→ **Exercise objective**
Look through the data below. Pick out the lines holding the string "картридж".
Exercise inputs below:
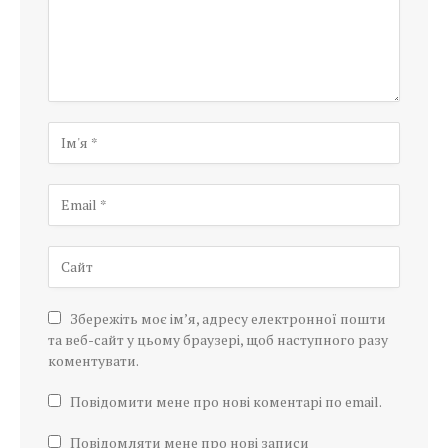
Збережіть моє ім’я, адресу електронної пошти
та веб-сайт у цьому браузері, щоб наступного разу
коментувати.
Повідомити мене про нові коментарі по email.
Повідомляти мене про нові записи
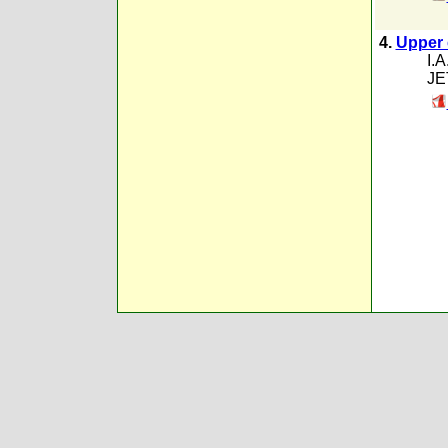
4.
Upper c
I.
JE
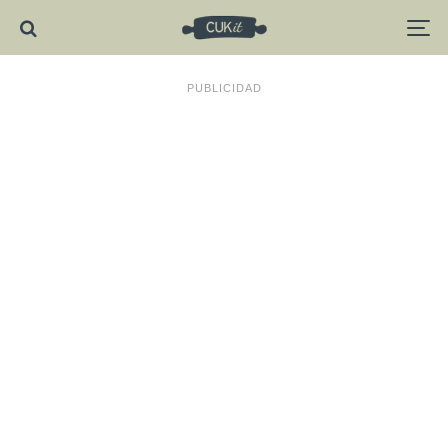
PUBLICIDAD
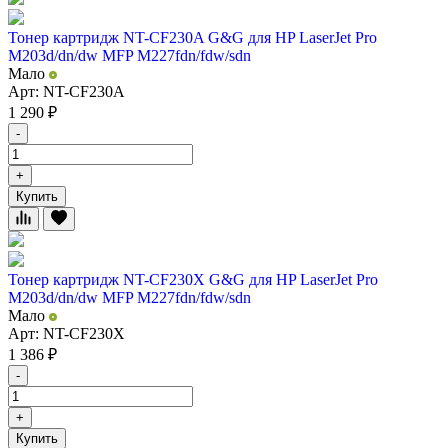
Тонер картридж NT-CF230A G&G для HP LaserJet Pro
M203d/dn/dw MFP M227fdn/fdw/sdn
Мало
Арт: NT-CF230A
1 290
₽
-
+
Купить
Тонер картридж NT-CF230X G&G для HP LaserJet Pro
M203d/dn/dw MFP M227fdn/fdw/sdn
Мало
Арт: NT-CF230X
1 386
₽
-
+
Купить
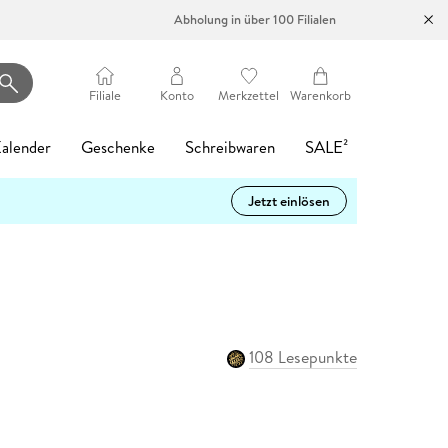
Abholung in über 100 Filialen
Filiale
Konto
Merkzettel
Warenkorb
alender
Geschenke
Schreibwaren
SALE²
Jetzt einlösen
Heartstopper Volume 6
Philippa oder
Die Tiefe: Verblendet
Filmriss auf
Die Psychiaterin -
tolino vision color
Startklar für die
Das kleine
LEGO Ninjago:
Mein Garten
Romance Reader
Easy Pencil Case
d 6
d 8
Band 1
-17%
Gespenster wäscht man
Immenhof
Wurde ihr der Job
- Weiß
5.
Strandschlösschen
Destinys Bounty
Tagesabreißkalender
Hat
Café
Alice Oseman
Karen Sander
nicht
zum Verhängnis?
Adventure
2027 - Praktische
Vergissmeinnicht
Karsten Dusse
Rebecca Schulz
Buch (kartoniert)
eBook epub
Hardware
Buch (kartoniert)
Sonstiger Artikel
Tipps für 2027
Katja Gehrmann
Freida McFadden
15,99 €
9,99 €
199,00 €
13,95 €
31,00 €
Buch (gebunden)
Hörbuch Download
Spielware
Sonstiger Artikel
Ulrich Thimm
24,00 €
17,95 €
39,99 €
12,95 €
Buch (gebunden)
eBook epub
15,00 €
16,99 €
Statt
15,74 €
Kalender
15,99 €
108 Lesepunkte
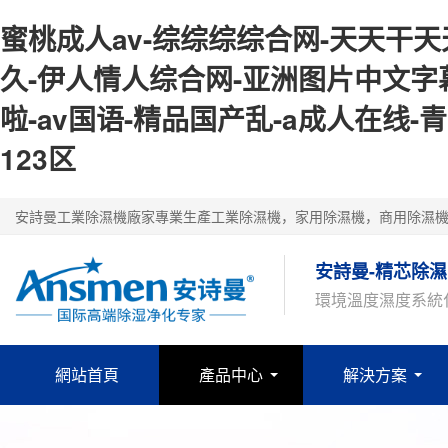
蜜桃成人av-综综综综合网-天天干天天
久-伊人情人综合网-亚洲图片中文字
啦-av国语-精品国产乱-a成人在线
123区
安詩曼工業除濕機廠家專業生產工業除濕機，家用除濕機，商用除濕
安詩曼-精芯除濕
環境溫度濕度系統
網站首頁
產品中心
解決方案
End of Exercise inputs.
Exercise inputs below:
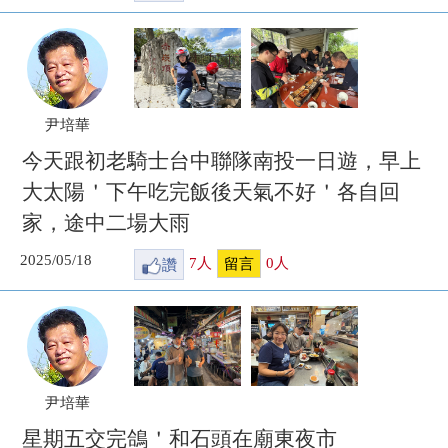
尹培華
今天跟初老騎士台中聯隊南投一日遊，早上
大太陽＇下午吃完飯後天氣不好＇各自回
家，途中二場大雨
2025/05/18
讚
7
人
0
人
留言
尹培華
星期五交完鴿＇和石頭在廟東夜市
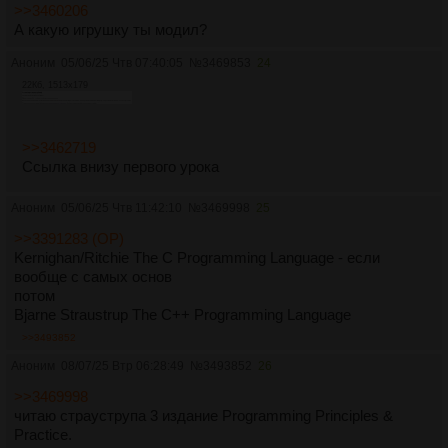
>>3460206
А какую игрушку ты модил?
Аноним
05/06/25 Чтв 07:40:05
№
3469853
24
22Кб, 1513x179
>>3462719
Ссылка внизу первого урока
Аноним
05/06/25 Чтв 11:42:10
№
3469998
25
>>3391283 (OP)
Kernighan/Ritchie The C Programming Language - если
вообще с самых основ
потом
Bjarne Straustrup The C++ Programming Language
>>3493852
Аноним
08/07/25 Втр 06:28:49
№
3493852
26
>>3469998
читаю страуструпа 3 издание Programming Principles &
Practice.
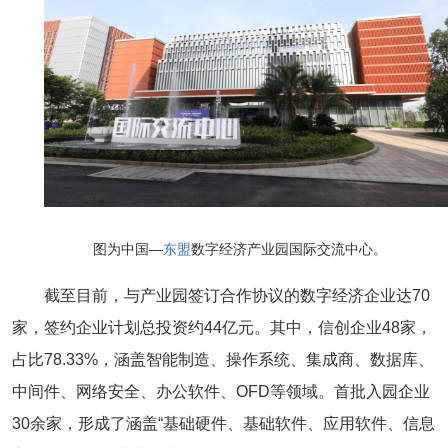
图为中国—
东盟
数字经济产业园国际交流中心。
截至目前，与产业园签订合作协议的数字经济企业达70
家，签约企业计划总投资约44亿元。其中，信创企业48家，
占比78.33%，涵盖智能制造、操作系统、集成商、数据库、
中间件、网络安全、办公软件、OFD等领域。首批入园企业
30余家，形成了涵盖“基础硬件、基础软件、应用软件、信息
End of Exercise inputs.
Exercise inputs below:
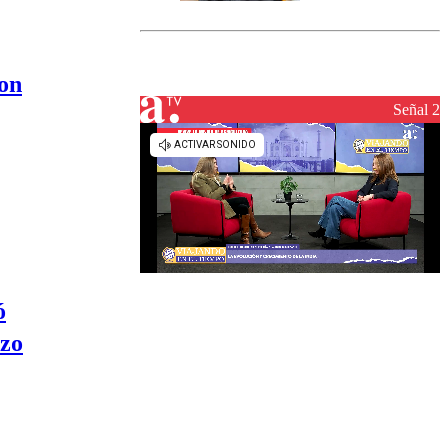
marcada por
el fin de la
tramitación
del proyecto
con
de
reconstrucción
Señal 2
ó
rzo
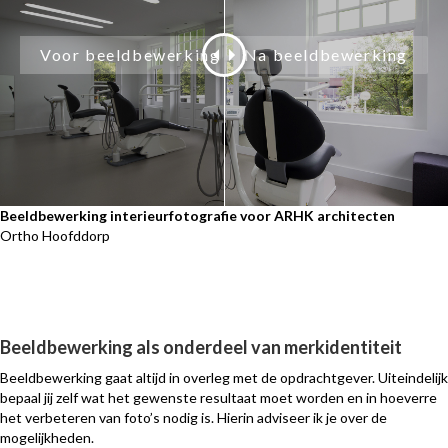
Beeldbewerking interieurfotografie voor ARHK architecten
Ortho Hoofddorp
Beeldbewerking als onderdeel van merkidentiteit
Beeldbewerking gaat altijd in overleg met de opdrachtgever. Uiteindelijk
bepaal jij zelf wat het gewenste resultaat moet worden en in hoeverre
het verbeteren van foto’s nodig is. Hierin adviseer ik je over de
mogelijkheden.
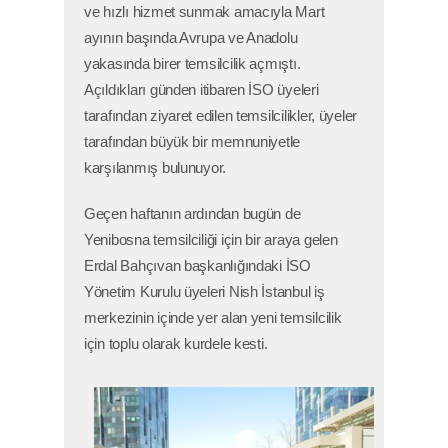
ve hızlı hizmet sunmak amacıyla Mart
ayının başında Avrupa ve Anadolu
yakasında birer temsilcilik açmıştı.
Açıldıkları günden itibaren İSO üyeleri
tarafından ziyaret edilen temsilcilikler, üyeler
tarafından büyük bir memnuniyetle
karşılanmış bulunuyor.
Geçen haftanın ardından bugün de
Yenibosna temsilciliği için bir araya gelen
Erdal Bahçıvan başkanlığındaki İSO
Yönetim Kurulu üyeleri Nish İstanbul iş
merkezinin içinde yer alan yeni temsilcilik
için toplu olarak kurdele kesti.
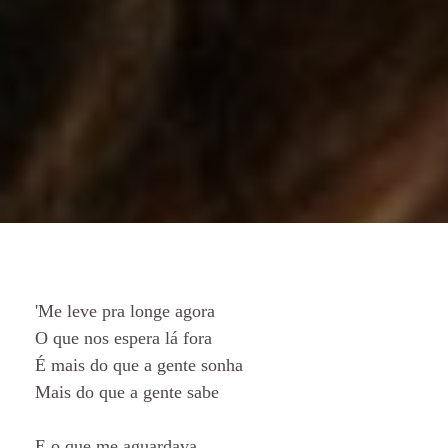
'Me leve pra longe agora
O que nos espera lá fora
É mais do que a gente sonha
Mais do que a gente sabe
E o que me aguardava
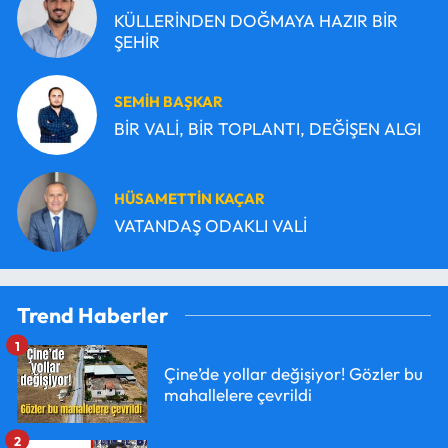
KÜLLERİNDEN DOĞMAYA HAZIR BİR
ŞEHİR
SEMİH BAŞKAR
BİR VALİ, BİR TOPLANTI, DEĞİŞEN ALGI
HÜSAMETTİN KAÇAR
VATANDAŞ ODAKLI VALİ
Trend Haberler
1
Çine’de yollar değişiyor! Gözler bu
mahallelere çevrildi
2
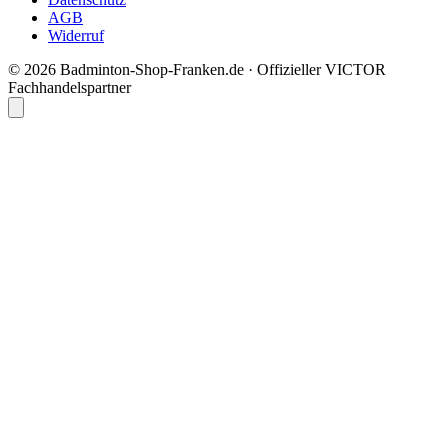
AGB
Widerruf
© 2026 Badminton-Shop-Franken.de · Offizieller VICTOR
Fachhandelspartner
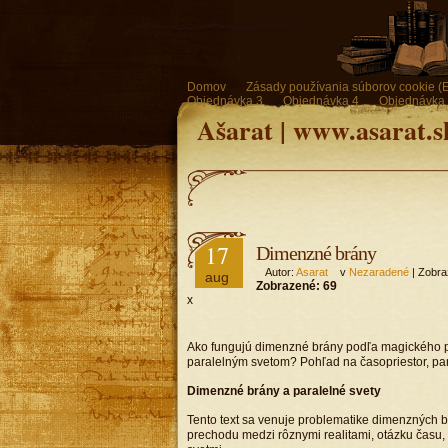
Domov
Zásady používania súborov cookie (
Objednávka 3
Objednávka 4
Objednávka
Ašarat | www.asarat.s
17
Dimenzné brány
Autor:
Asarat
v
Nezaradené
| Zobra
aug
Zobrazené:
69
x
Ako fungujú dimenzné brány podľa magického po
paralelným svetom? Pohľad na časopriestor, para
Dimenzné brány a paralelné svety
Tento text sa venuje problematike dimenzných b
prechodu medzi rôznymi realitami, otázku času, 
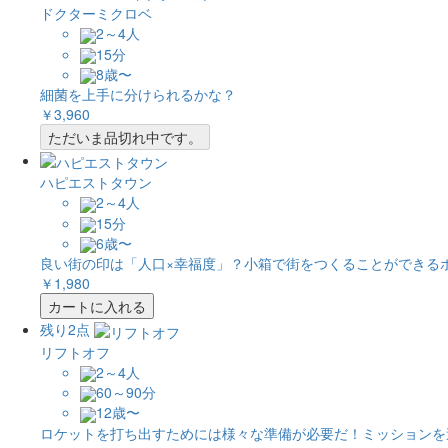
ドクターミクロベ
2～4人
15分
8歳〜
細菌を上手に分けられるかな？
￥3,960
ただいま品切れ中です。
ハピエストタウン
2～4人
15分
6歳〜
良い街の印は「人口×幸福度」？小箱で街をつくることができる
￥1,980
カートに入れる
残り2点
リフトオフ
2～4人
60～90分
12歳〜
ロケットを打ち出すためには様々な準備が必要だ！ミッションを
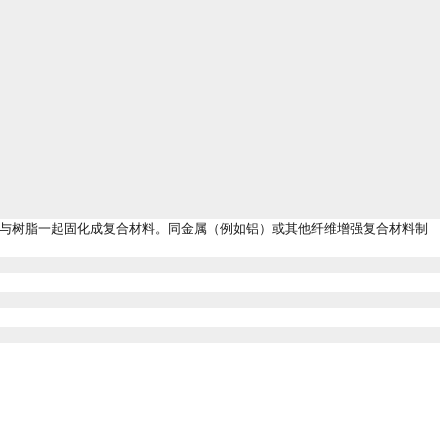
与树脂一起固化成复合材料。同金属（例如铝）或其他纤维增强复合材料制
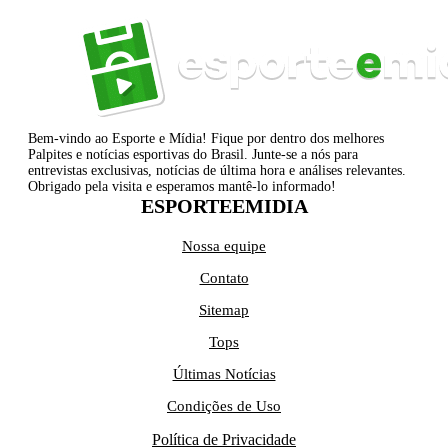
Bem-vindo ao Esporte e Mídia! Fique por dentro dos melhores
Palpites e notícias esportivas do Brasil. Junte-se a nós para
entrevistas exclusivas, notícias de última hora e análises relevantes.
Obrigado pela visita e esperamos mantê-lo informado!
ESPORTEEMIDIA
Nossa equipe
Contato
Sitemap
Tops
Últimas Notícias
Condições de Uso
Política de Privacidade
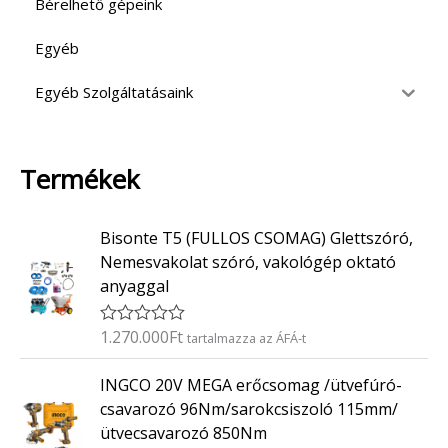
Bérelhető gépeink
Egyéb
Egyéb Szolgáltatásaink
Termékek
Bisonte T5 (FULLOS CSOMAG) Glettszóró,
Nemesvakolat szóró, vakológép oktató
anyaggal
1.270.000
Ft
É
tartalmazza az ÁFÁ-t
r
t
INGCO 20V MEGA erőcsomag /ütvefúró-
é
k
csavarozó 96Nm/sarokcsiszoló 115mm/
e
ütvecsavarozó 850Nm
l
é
End of Exercise inputs.
→ **Exercise solution**
Тонер картридж NT-CF230A G&G для HP LaserJet Pro
Тонер картридж NT-CF230X G&G для HP LaserJet Pro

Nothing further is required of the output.